MAD MAX: FURY ROAD
Orange, yellow and red.
That's all I can see now.
And the dizziness.
I hope that passes soon. My brain is still struggling to take in the amount of cameras showing so many different things at once. And then, just as things start settling down again, I remember the editing. Fast cuts and multiple frame rates used to speed up or slow down the action accordingly. One second it's keystone cops, the next it's a John Woo film without the doves.
Hearing stuff. Yeah, that's difficult too. I can hear a dull, throbbing murmur like someone is speaking to me underwater, but the predominant noises in my ears at the moment are the MASSIVE FUCKING EXPLOSIONS WHICH NEVER STOP.
But is this a bad thing?
An assault on the senses, the likes of which I'm unaccustomed to because for once I was seeing REAL cars, REAL motorbikes, REAL supertrucks, and REAL stunts. Fury Road simply has to be viewed at the cinema. Don't mess about downloading some shitty copy onto your tablet, laptop or mobile phone. Open your wallet, take the hit and visit that place which usually annoys the shit out of you because of people rustling sweet wrappers, slurping and gurgling drinks, and constantly whispering and giggling to each other.
It won't bother you this time, I promise. BECAUSE THE FILM IS SO FUCKING LOUD.

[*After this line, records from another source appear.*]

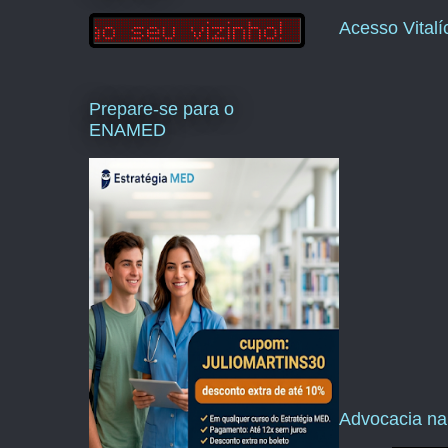
Acesso Vital
Prepare-se para o
ENAMED
Advocacia na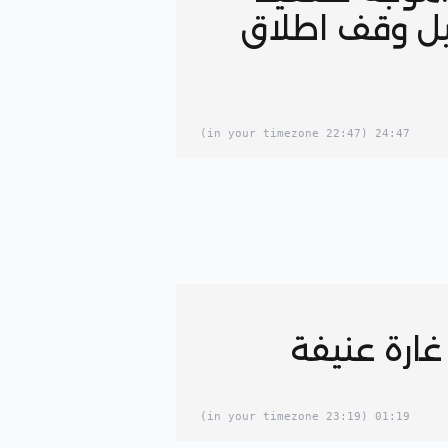
يل وقف اطلاق
(22:47 in your timezone)
24:47
 غارة عنيفة
(23:19 in your timezone)
01:19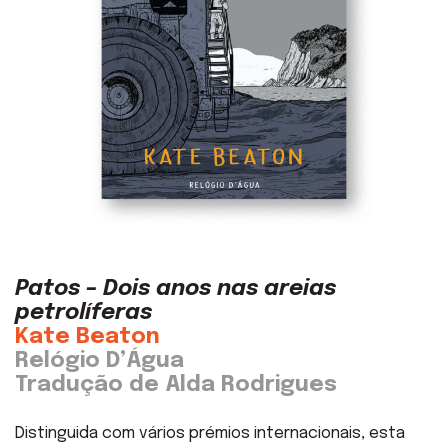
Patos – Dois anos nas areias
petrolíferas
Kate Beaton
Relógio D’Água
Tradução de Alda Rodrigues
Distinguida com vários prémios internacionais, esta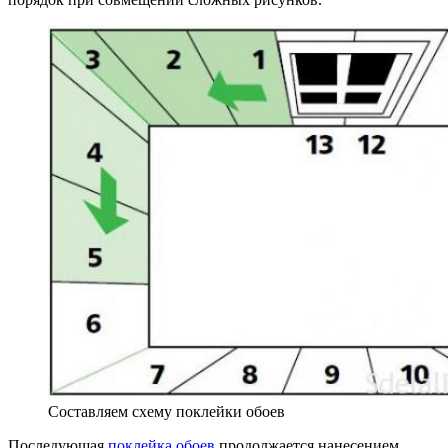
Составляем схему поклейки обоев
Последующая
поклейка обоев
продолжается нанесением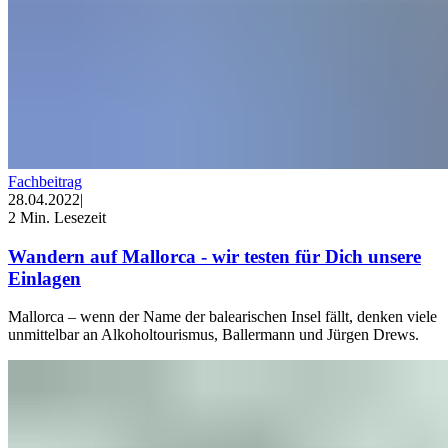
Fachbeitrag
28.04.2022
|
2 Min. Lesezeit
Wandern auf Mallorca - wir testen für Dich unsere
Einlagen
Mallorca – wenn der Name der balearischen Insel fällt, denken viele
unmittelbar an Alkoholtourismus, Ballermann und Jürgen Drews.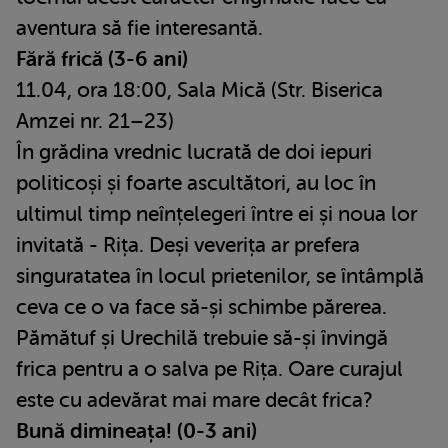
aventura să fie interesantă.
Fără frică (3-6 ani)
11.04, ora 18:00, Sala Mică (Str. Biserica
Amzei nr. 21–23)
În grădina vrednic lucrată de doi iepuri
politicoși și foarte ascultători, au loc în
ultimul timp neînțelegeri între ei și noua lor
invitată - Rița. Deși veverița ar prefera
singuratatea în locul prietenilor, se întâmplă
ceva ce o va face să-și schimbe părerea.
Pămătuf și Urechilă trebuie să-și învingă
frica pentru a o salva pe Rița. Oare curajul
este cu adevărat mai mare decât frica?
Bună dimineața! (0-3 ani)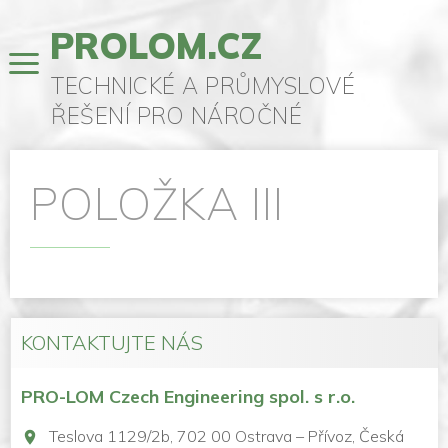
PROLOM.CZ
TECHNICKÉ A PRŮMYSLOVÉ
ŘEŠENÍ PRO NÁROČNÉ
POLOŽKA III
KONTAKTUJTE NÁS
PRO-LOM Czech Engineering spol. s r.o.
Teslova 1129/2b, 702 00 Ostrava – Přívoz, Česká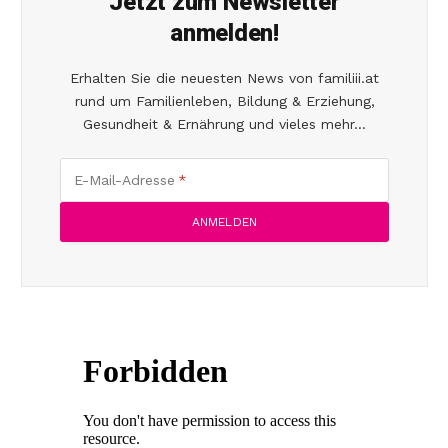
Jetzt zum Newsletter
anmelden!
Erhalten Sie die neuesten News von familiii.at
rund um Familienleben, Bildung & Erziehung,
Gesundheit & Ernährung und vieles mehr...
E-Mail-Adresse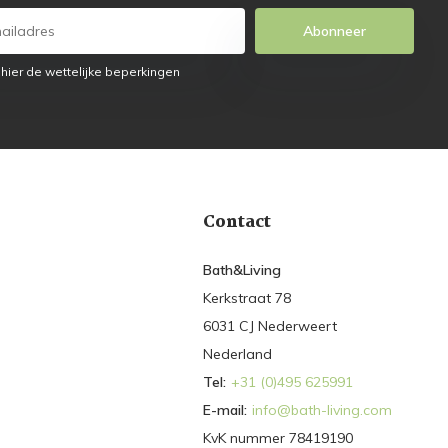
Abonneer
 hier de wettelijke beperkingen
Contact
Bath&Living
Kerkstraat 78
6031 CJ Nederweert
Nederland
Tel:
+31 (0)495 625991
E-mail:
info@bath-living.com
KvK nummer 78419190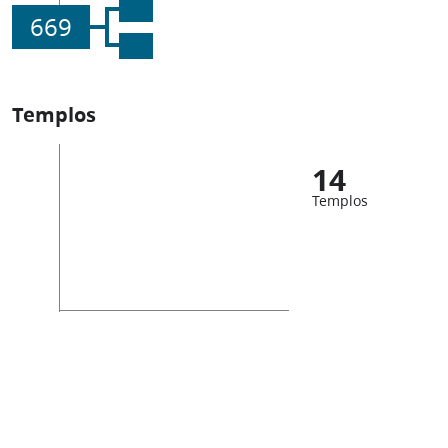
669
Templos
14
Templos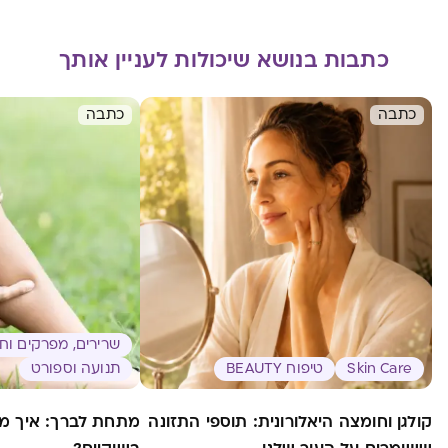
כתבות בנושא שיכולות לעניין אותך
כתבה
כתבה
שרירים, מפרקים וח
Skin Care
טיפוח BEAUTY
תנועה וספורט
קולגן וחומצה היאלורונית: תוספי התזונה
מתחת לברך: איך מ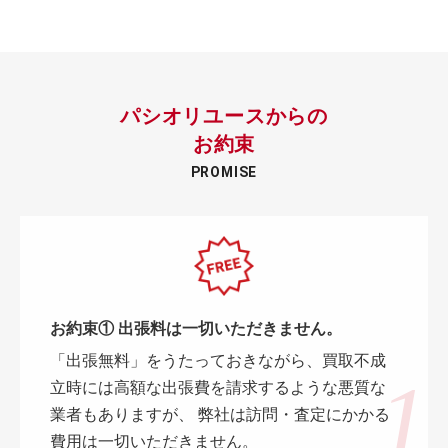
パシオリユースからの
お約束
PROMISE
お約束① 出張料は一切いただきません。
「出張無料」をうたっておきながら、買取不成
立時には高額な出張費を請求するような悪質な
業者もありますが、 弊社は訪問・査定にかかる
費用は一切いただきません。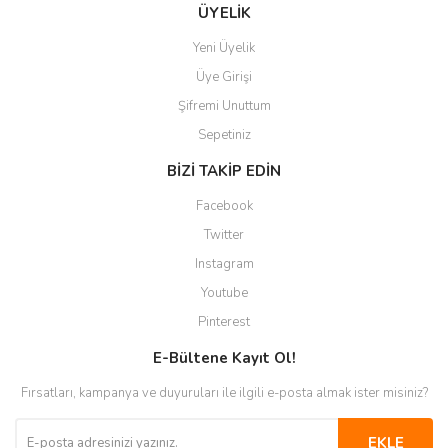
Gönder
ÜYELİK
Yeni Üyelik
Üye Girişi
Şifremi Unuttum
Sepetiniz
BİZİ TAKİP EDİN
Facebook
Twitter
Instagram
Youtube
Pinterest
E-Bültene Kayıt Ol!
Fırsatları, kampanya ve duyuruları ile ilgili e-posta almak ister misiniz?
EKLE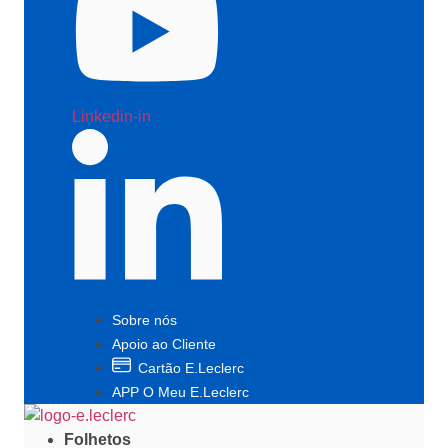
Linkedin-in
Sobre nós
Apoio ao Cliente
Cartão E.Leclerc
APP O Meu E.Leclerc
Folhetos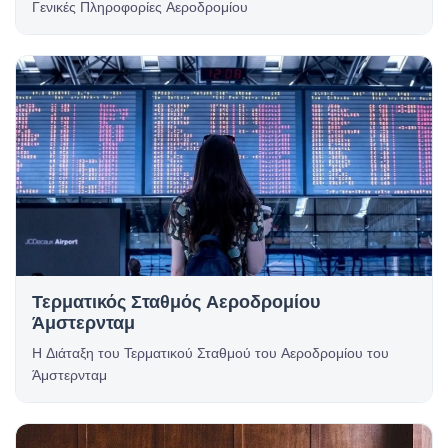
Γενικές Πληροφορίες Αεροδρομίου
Τερματικός Σταθμός Αεροδρομίου
Άμστερνταμ
Η Διάταξη του Τερματικού Σταθμού του Αεροδρομίου του
Άμστερνταμ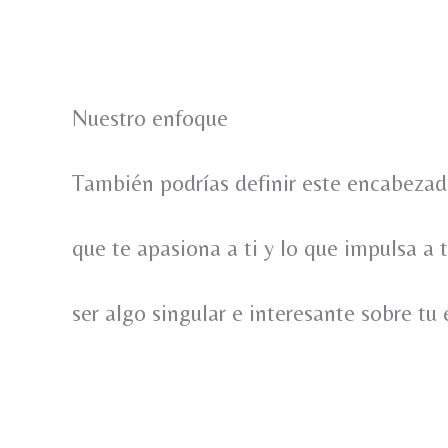
Nuestro enfoque
También podrías definir este encabezado
que te apasiona a ti y lo que impulsa a 
ser algo singular e interesante sobre tu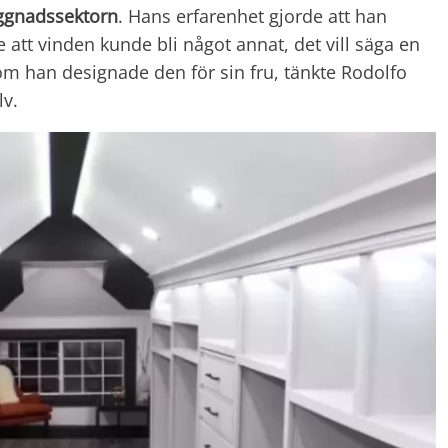
ggnadssektorn
. Hans erfarenhet gjorde att han
 att vinden kunde bli något annat, det vill säga en
m han designade den för sin fru, tänkte Rodolfo
lv.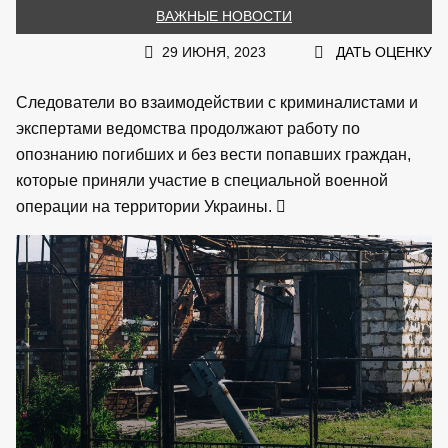
ВАЖНЫЕ НОВОСТИ
29 ИЮНЯ, 2023
ДАТЬ ОЦЕНКУ
Следователи во взаимодействии с криминалистами и
экспертами ведомства продолжают работу по
опознанию погибших и без вести попавших граждан,
которые приняли участие в специальной военной
операции на территории Украины.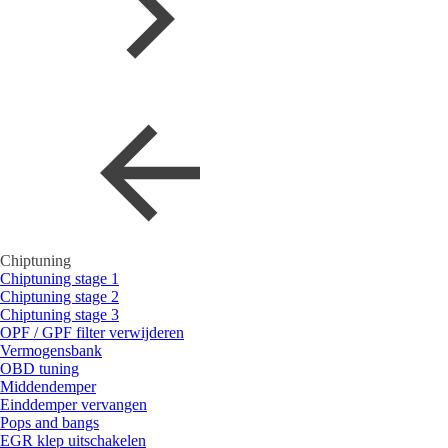
Chiptuning
Chiptuning stage 1
Chiptuning stage 2
Chiptuning stage 3
OPF / GPF filter verwijderen
Vermogensbank
OBD tuning
Middendemper
Einddemper vervangen
Pops and bangs
EGR klep uitschakelen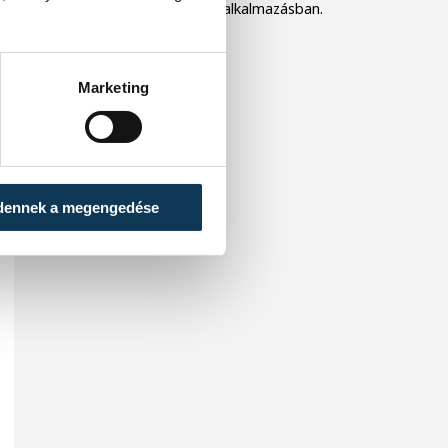
platformon vagy a mobilalkalmazásban.
Marketing
dennek a megengedése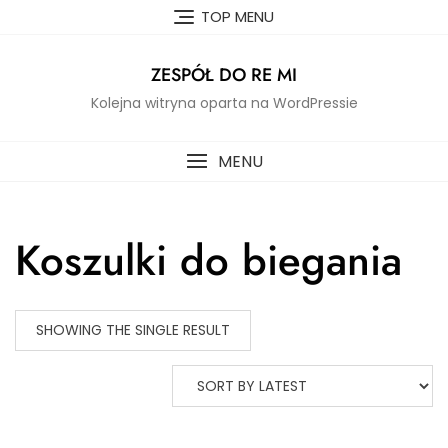
Skip
TOP MENU
to
content
ZESPÓŁ DO RE MI
Kolejna witryna oparta na WordPressie
MENU
Koszulki do biegania
SHOWING THE SINGLE RESULT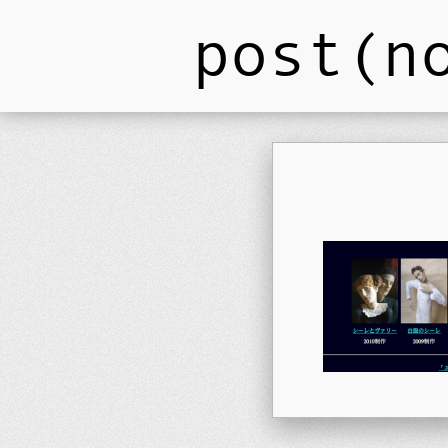
post(n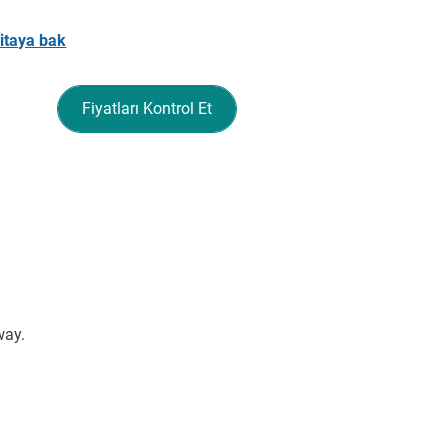
itaya bak
Fiyatları Kontrol Et
way.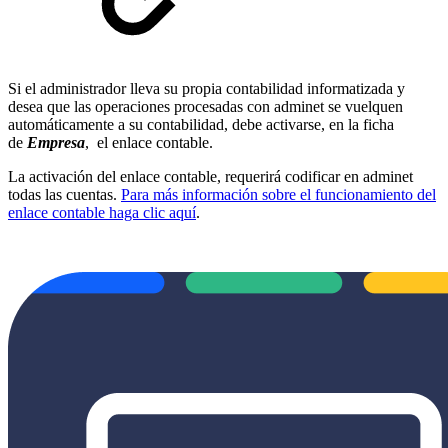
Si el administrador lleva su propia contabilidad informatizada y
desea que las operaciones procesadas con adminet se vuelquen
automáticamente a su contabilidad, debe activarse, en la ficha
de
Empresa
, el enlace contable.
La activación del enlace contable, requerirá codificar en adminet
todas las cuentas.
Para más información sobre el funcionamiento del
enlace contable haga clic aquí
.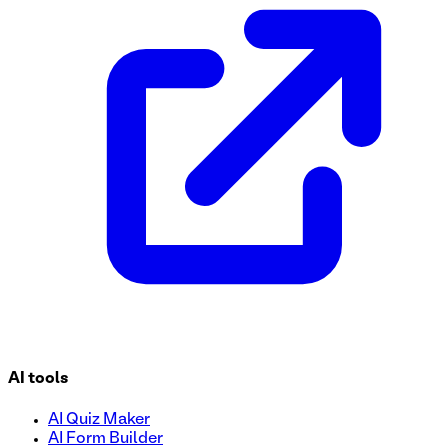
Créez un formulaire d'inscription simple et efficace pour un 
facilement des informations sur les artistes, leurs catégorie
rationaliser votre processus d'inscription à des spectacles 
AI tools
AI Quiz Maker
AI Form Builder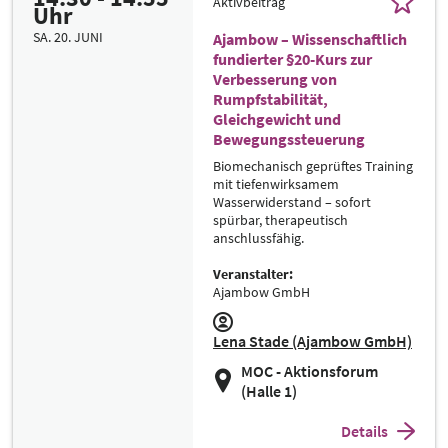
Aktivbeitrag
Uhr
SA. 20. JUNI
Ajambow – Wissenschaftlich
fundierter §20-Kurs zur
Verbesserung von
Rumpfstabilität,
Gleichgewicht und
Bewegungssteuerung
Biomechanisch geprüftes Training
mit tiefenwirksamem
Wasserwiderstand – sofort
spürbar, therapeutisch
anschlussfähig.
Veranstalter:
Ajambow GmbH
Lena Stade (Ajambow GmbH)
MOC - Aktionsforum
(Halle 1)
Details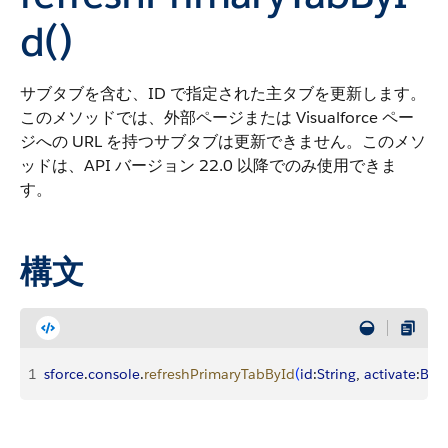
d()
サブタブを含む、ID で指定された主タブを更新します。
このメソッドでは、外部ページまたは Visualforce ペー
ジへの URL を持つサブタブは更新できません。このメソ
ッドは、API バージョン 22.0 以降でのみ使用できま
す。
構文
1
sforce
.
console
.
refreshPrimaryTabById
(
id
:
String
, 
activate
:
Boo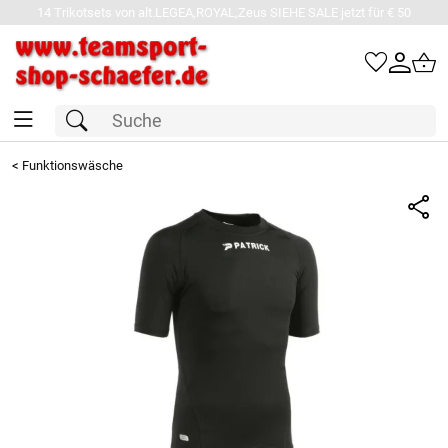
14 Trikotsets von alt.LEGEA,ROYAL,Zeus SIEHE SALE jetzt für € 50
<
Funktionswäsche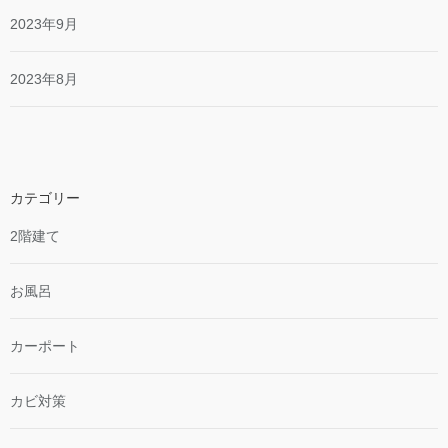
2023年9月
2023年8月
カテゴリー
2階建て
お風呂
カーポート
カビ対策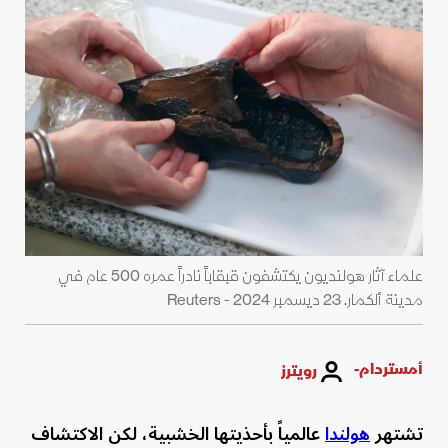
علماء آثار هولنديون يكتشفون قبقاباً نادراً عمره 500 عام في
مدينة ألكمار. 23 ديسمبر 2024 - Reuters
أمستردام-
رويترز
تشتهر
هولندا
عالمياً بأحذيتها الخشبية، لكن الاكتشاف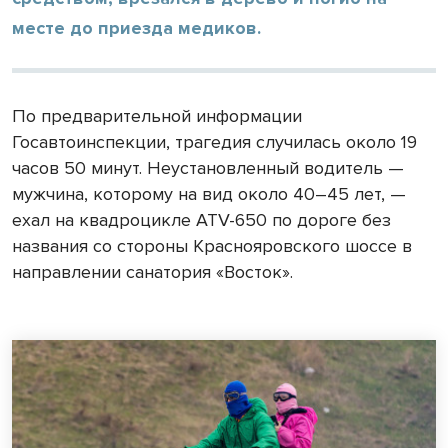
месте до приезда медиков.
По предварительной информации
Госавтоинспекции, трагедия случилась около 19
часов 50 минут. Неустановленный водитель —
мужчина, которому на вид около 40–45 лет, —
ехал на квадроцикле ATV-650 по дороге без
названия со стороны Краснояровского шоссе в
направлении санатория «Восток».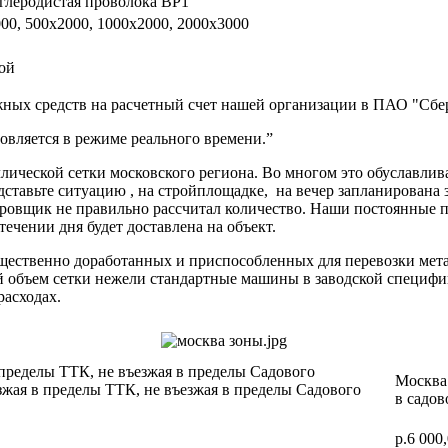
глеродистая проволока ВР1
00, 500х2000, 1000х2000, 2000х3000
ой
ных средств на расчетный счет нашей организации в ПАО "Сбер
вляется в режиме реального времени.”
ической сетки московского региона. Во многом это обуславлив
дставьте ситуацию , на стройплощадке, на вечер запланирована 
ектировщик не правильно рассчитал количество. Наши постоя
 течении дня будет доставлена на объект.
ущественно доработанных и приспособленных для перевозки мет
ий объем сетки нежели стандартные машины в заводской специф
расходах.
 пределы ТТК, не въезжая в пределы Садового
Москва 
зжая в пределы ТТК, не въезжая в пределы Садового
в садов
р.6 000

Be warned though. At one point, somewhere around the hour and a quarter mark, there aren't any explosions, weapons being smashed into people's faces, shouting, screaming, engines revving, or fist fighting for about three whole minutes.
The story? Don't worry about it. Good vs evil and all that good stuff really.
There's hero Tom Hardy (Max) heroine type Charlize Theron (Imperator Furiosa), sidekick bloke, Nux (young Beast from the X-Men films), villain of the piece, Immortan Joe (Hugh Keays-Byrne from the original Mad Max), and five lovely girls used for breeding purposes. Oh, and Hell's Grannies. Not to mention a metric fuckload of insane looking vehicles travelling at stupid miles an hour.
The characters names say everything you need to know: Rictus Erectus, Toast the Knowing, Slit, The Splendid Angharad, The Dag, and Cheedo the Fragile among many, many others.
But it's The Doof Warrior you'll probably remember the most. The guitar player backed by massive amps set up on the front of one of the big rigs, seemingly there only to be the biggest, loudest car stereo in the post-apocalyptic world.
It's loud, it's violent, it's batshit mental, and it just never fucking stops.